Palestinians have been waiting for 61 years, since the Nakba (catastrophe) took away their homeland and their rights. They have been waiting for justice, waiting for the West - who aided and supported the creation of Israel - to recognize Palestinians’ rights too. It is touching and tragic at the same time that Palestinians should still hope that the West will see what is actually happening and finally give justice where justice is due.

Rifka, Maha, Nabeel, and the rest of the al Kurd family are just the last victims of the Israeli policy of judaization of occupied East Jerusalem. Through a variety of restrictions and abuses – including denial of building permits, home evictions, home demolitions, withdrawal of residence permits, refusal of family unification permits and the Apartheid Wall - Palestinian residents are being pushed out of Jerusalem in order to make space for settlements reserved only for Jewish residents. This policy of judaization has only intensified since the illegal annexation of East Jerusalem in 1967, and takes place in blatant violation of international law.

In the Sheikh Jarrah neighborhood there are 28 Palestinian families, all refugees from 1948, threatened with becoming refugees again by the planned construction of the 200 settlement units of Shimon HaTzadik. Women from the Hannoun and the Al Ghawi families, next-door neighbors evicted from their Sheikh Jarrah homes just a few months ago, are among the many coming to comfort Rifka al Kurd. But the women are probably being comforted by Rifka as well. For the last four months the Al Ghawi’s have been living in a tent in front of what was their home. Their house is now occupied by a group of Israeli settlers, who are living in the house as if it were their own, and as if the Al Ghawi family were not living outside on the street in the cold. Israeli police have destroyed the al Ghawi’s tent at least five times, confiscating the few things the family had managed to keep: a table, chairs, cots for the men to sleep on at night.
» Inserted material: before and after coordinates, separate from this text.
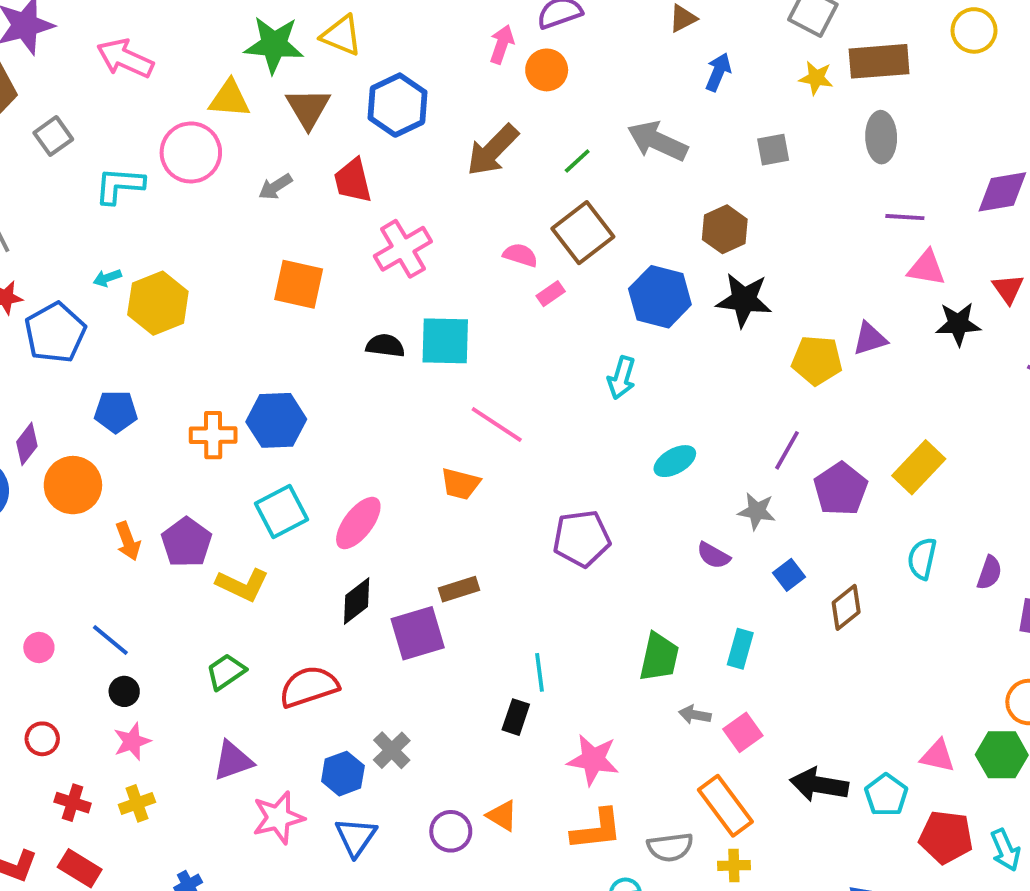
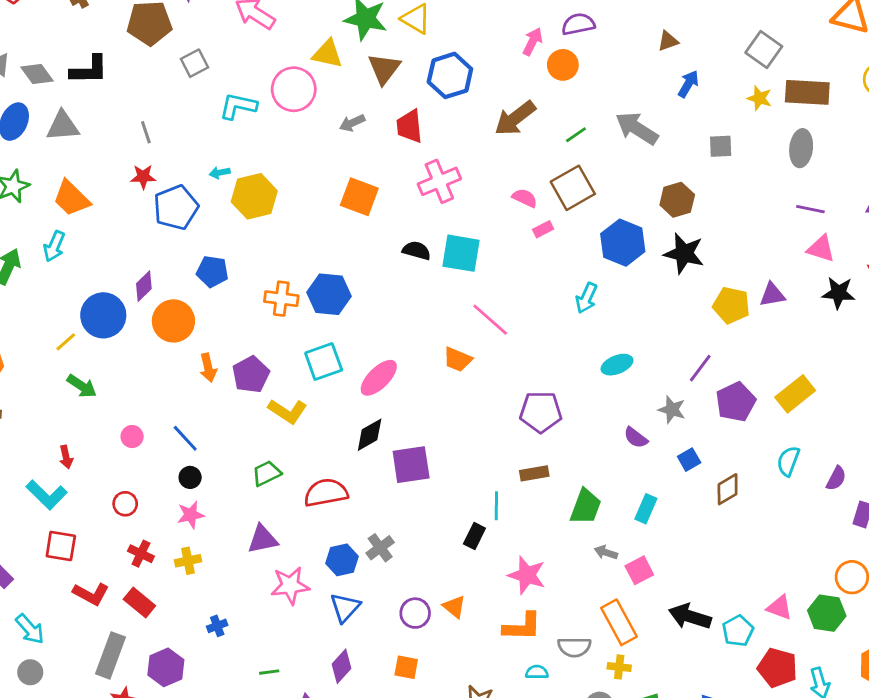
brown rectangle: (459, 589) -> (534, 473), moved

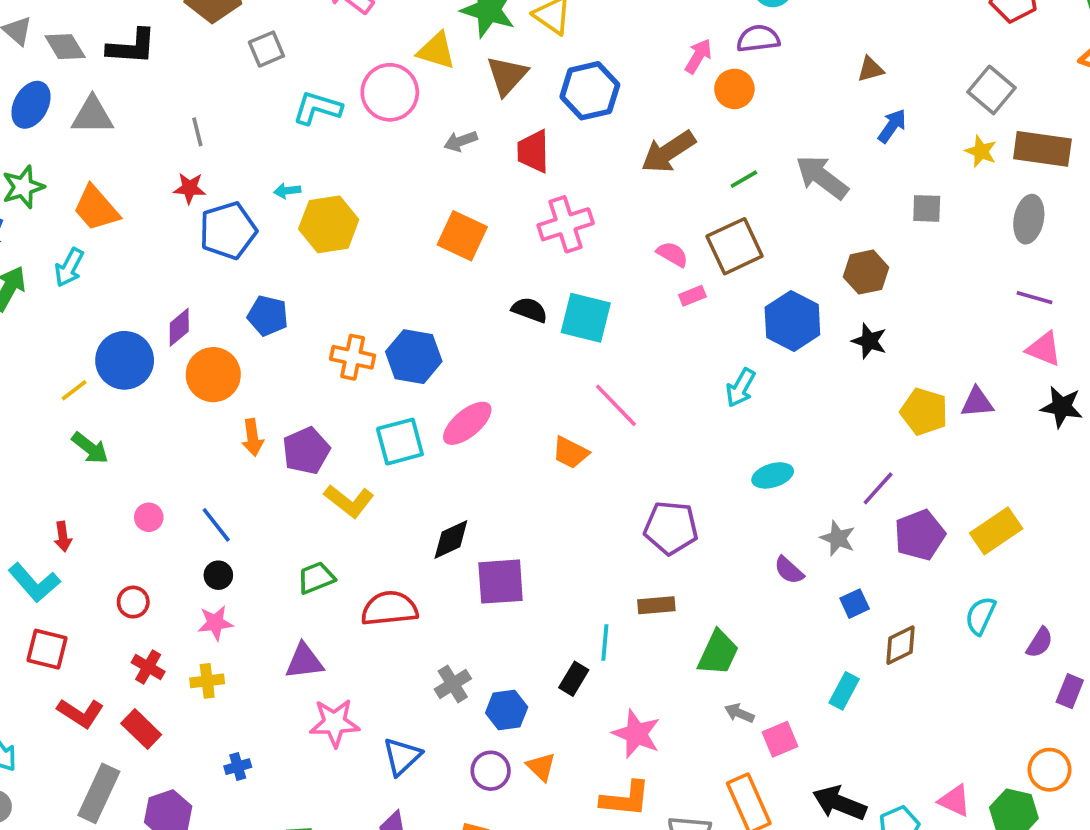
black star: (684, 253) -> (869, 341), size x0.7
pink ellipse: (379, 378) -> (467, 423), moved
cyan rectangle: (646, 509) -> (844, 691), moved
blue hexagon: (342, 560) -> (507, 710), moved

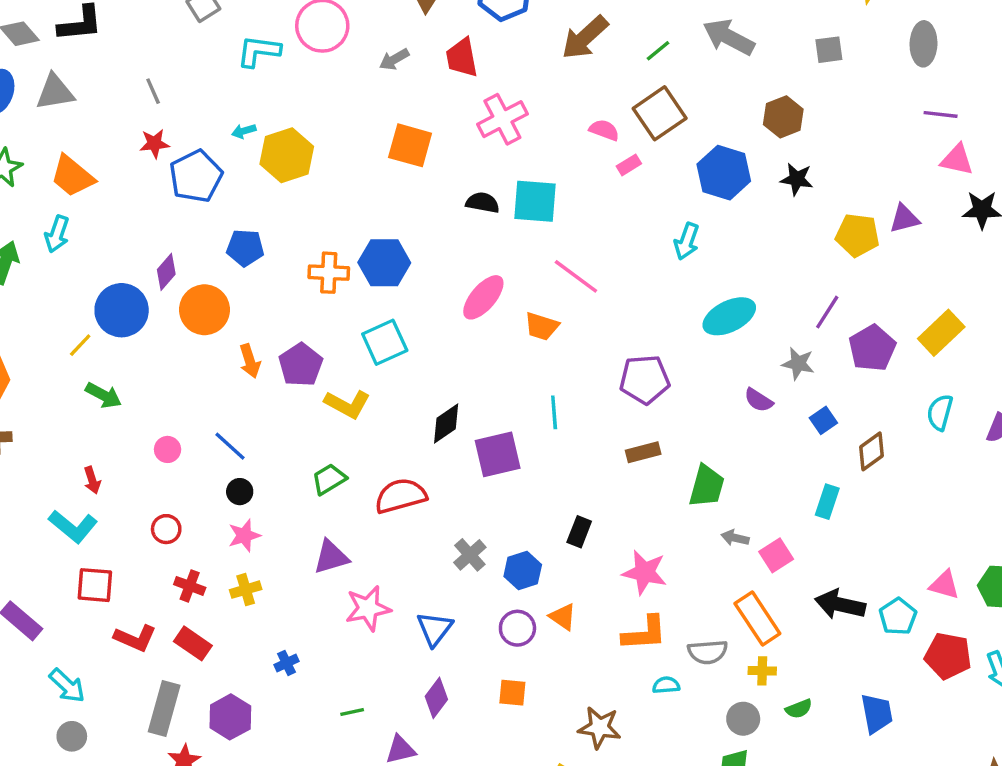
pink ellipse: (467, 423) -> (483, 297), moved
cyan ellipse: (773, 475) -> (729, 316), size x1.4
cyan line: (605, 642) -> (554, 412), moved

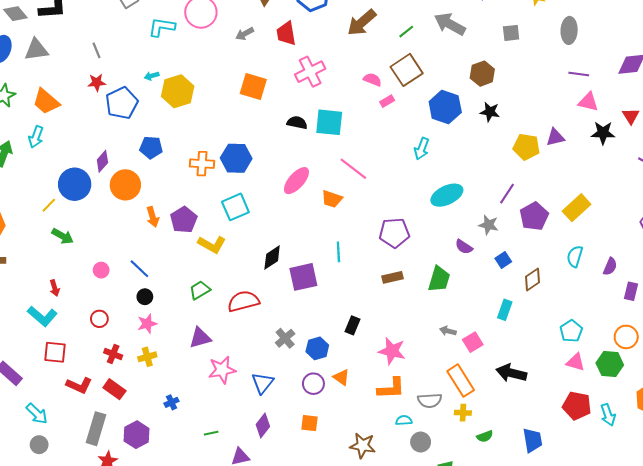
green trapezoid: (707, 486) -> (439, 279), moved
cyan pentagon: (898, 616) -> (571, 331), moved
gray circle: (743, 719) -> (421, 442), moved

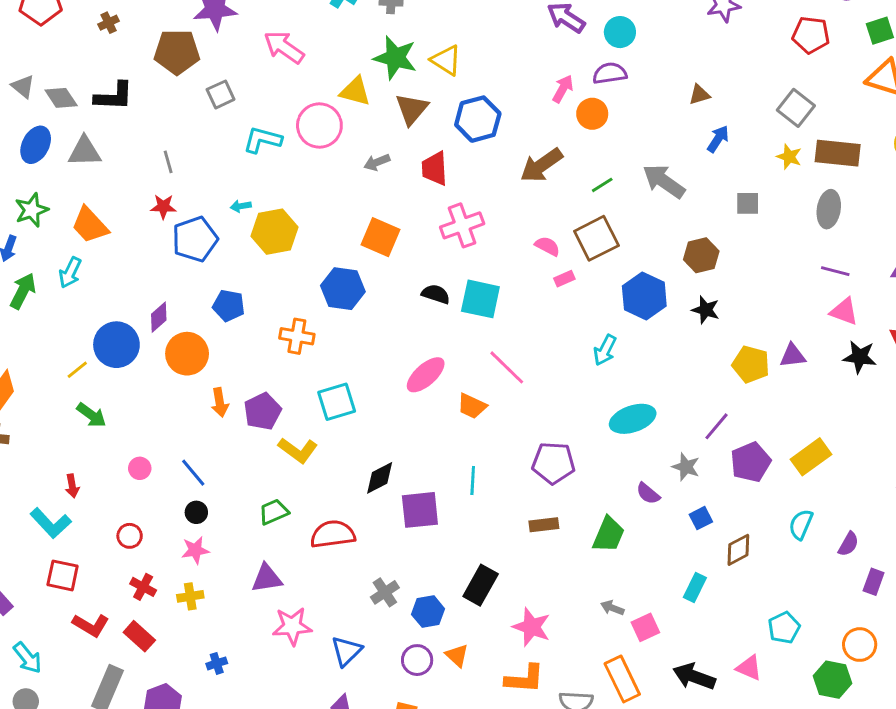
blue hexagon: (236, 158) -> (343, 289), moved
black rectangle: (352, 325) -> (481, 585), size x1.5
pink triangle: (576, 362) -> (749, 668), moved

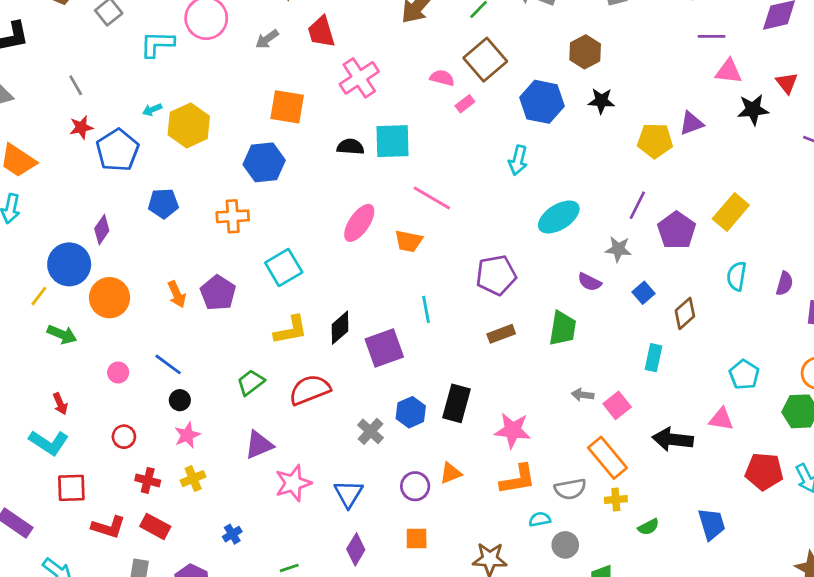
orange circle: (187, 354) -> (110, 298), moved
yellow L-shape: (298, 450) -> (291, 330), moved, turned -33
blue hexagon: (428, 612) -> (411, 412), moved
orange triangle: (457, 656) -> (451, 473), turned -50

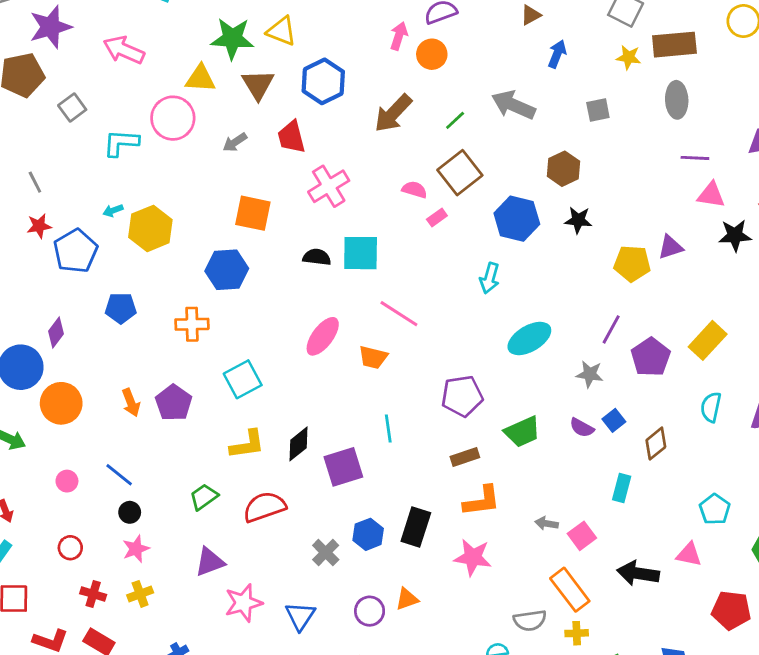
purple semicircle: (590, 282) -> (582, 428), moved
green trapezoid: (563, 328) -> (522, 432), moved, turned 54
orange L-shape: (518, 479) -> (482, 501), moved

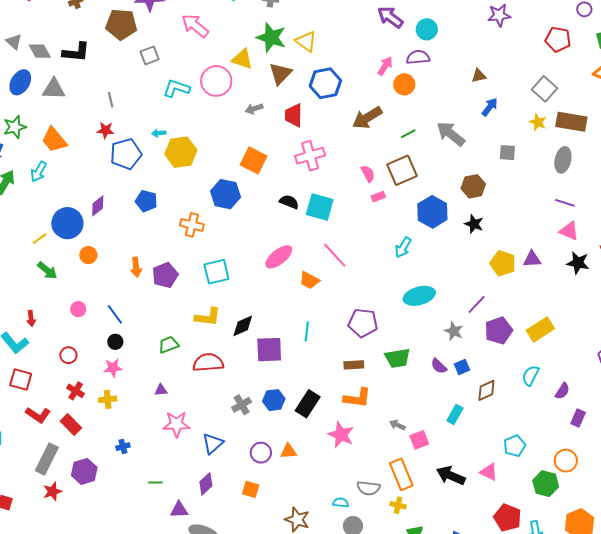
pink semicircle: (414, 190) -> (368, 174), turned 30
orange circle: (61, 403) -> (88, 255), size x0.6
purple triangle: (210, 562) -> (161, 390), size x0.6

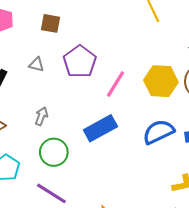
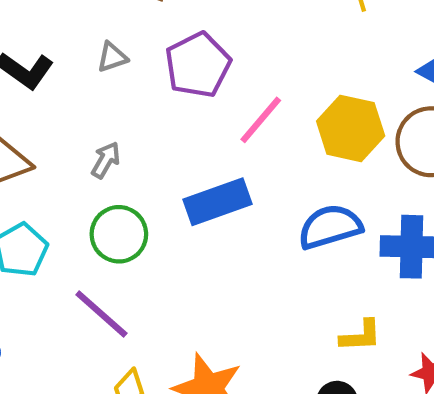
gray triangle: (36, 64) -> (112, 57), turned -42

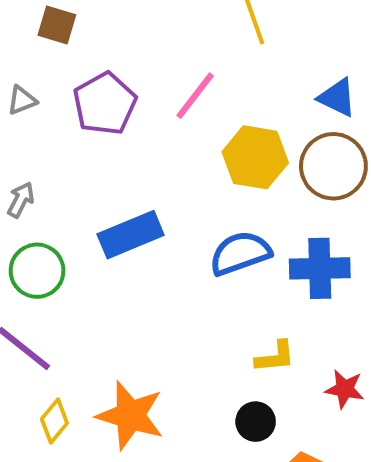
pink line: (261, 120) -> (195, 96), moved

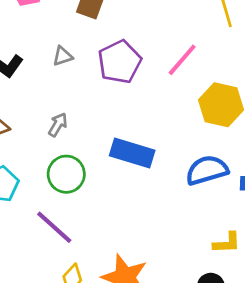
blue rectangle: (131, 235) -> (132, 153), turned 36

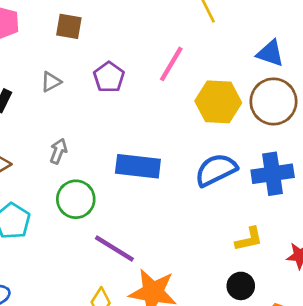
purple pentagon: (120, 62) -> (109, 77), size x0.7
purple line: (54, 227) -> (114, 249), moved

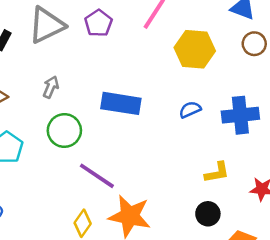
gray triangle: (51, 82) -> (47, 25), size x2.0
brown circle: (273, 101) -> (254, 44), moved, size x0.6
blue semicircle: (216, 170) -> (190, 110), size x0.6

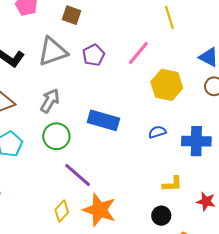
gray arrow: (51, 87) -> (50, 101), size x1.4

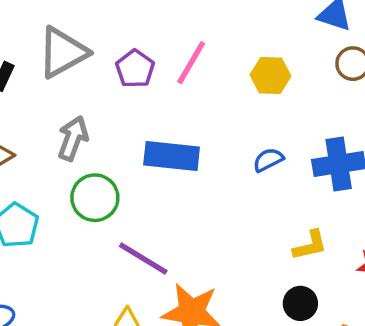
pink line: (138, 53) -> (191, 63), moved
purple pentagon: (94, 55) -> (135, 69), moved
yellow hexagon: (167, 85) -> (270, 75), size x0.7

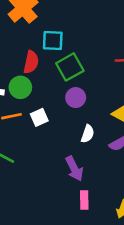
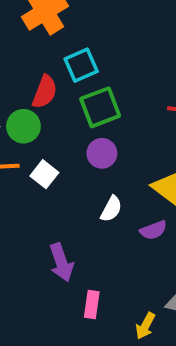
cyan square: (53, 41) -> (81, 65), turned -35
white square: (39, 117) -> (44, 174), turned -36
purple arrow: (74, 169) -> (61, 262), moved

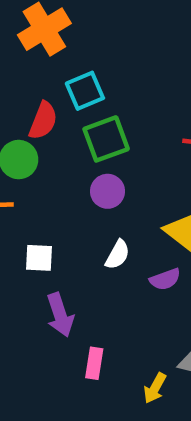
white square: (44, 174) -> (39, 258), moved, turned -36

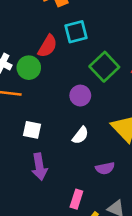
green square: (106, 139) -> (104, 67), moved, turned -32
purple semicircle: (165, 279) -> (105, 168), moved
pink rectangle: (94, 363) -> (76, 199), moved

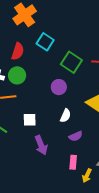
cyan square: (76, 32) -> (45, 42), turned -30
red semicircle: (48, 46) -> (18, 51), moved
purple semicircle: (105, 168) -> (76, 136), moved

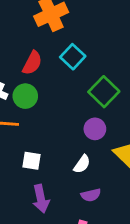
purple circle: (59, 87) -> (95, 129), moved

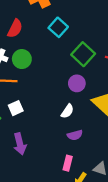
red semicircle: (32, 63) -> (15, 29), moved
white square: (31, 161) -> (16, 108), moved, turned -32
purple arrow: (41, 199) -> (20, 144), moved

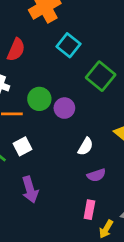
green circle: (22, 59) -> (39, 99), moved
purple circle: (77, 83) -> (64, 108), moved

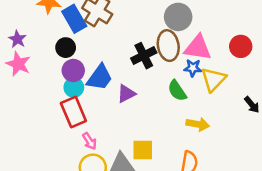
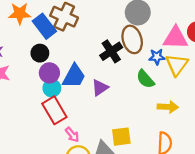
pink triangle: (198, 48) -> (175, 38), moved

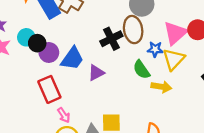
pink triangle: (175, 38) -> (175, 33), turned -50
black circle: (40, 53) -> (37, 43), moved
cyan circle: (52, 88) -> (26, 37), moved
yellow arrow: (168, 107) -> (161, 87), moved

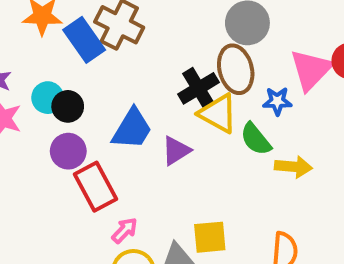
purple circle: (49, 52) -> (68, 151), moved
yellow triangle: (174, 59) -> (218, 113), moved, turned -40
pink arrow: (64, 115) -> (125, 230), turned -98

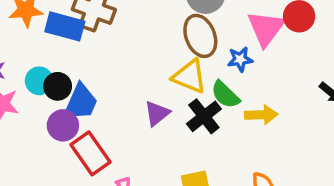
blue rectangle: (84, 40) -> (65, 26), turned -33
black cross: (198, 88) -> (204, 116), moved
blue trapezoid: (132, 129) -> (81, 102), moved

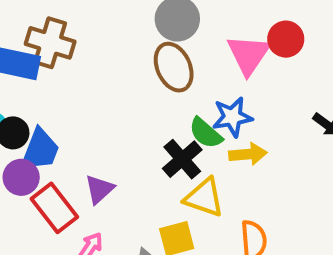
blue star: (240, 59) -> (232, 117), moved, size x1.4
yellow triangle: (190, 76) -> (204, 197), moved
purple triangle: (157, 113) -> (99, 189), moved

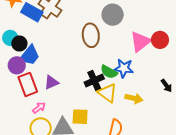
brown ellipse: (174, 67) -> (91, 35), moved
green semicircle: (206, 133) -> (109, 72), turned -30
yellow arrow: (248, 154) -> (134, 98), moved
yellow triangle: (204, 197) -> (107, 93), moved

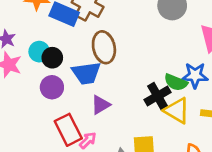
brown ellipse: (91, 35) -> (104, 47), moved
blue trapezoid: (30, 55) -> (86, 73), moved, turned 50
red rectangle: (28, 84) -> (68, 130), moved

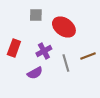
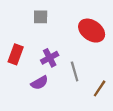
red ellipse: (64, 27) -> (92, 31), moved
brown line: (88, 56) -> (100, 88), moved, turned -35

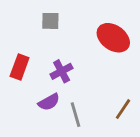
gray line: (75, 71) -> (76, 115), moved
Made homeless by a racist system that respects no international law, these ladies snap when someone mentions women’s rights: “There are neither women’s rights, nor children’s rights for Palestinians! Police came at 5am and kicked my 5 year old out of his bed and in the streets in his pajama, without shoes! They didn’t give us time to dress, they beat my daughter! What women’s rights are these?”

By the time I am done talking to the family, little Maha al Kurd gets tired of running around the cramped space where her family has no choice but to fit. Their belongings are crammed into boxes, which further cramps the space. Next to them her older sister Muna is trying to do her homework on a table. Life has to continue as much as possible, at least for the children. Maha starts to cry, and the women are distracted as one of them rocks her and sings a lullaby to try to get her to sleep. “She wants her own bed, her bedroom” her mother Maysoon says, “but what can I do?”

There is not much Maysoon can do, but there is plenty the international community can do.

The Jerusalem Center for Women works to support women and their families in East Jerusalem in their quest to resist their ethnic cleansing from the city, and to achieve a just compromise on the city’s future as the capital of two states. JCW calls on all interested parties to demand that Israeli authorities end their current discriminatory policies, and for all sides to put Jerusalem at the top of the political agenda for talks and status resolution.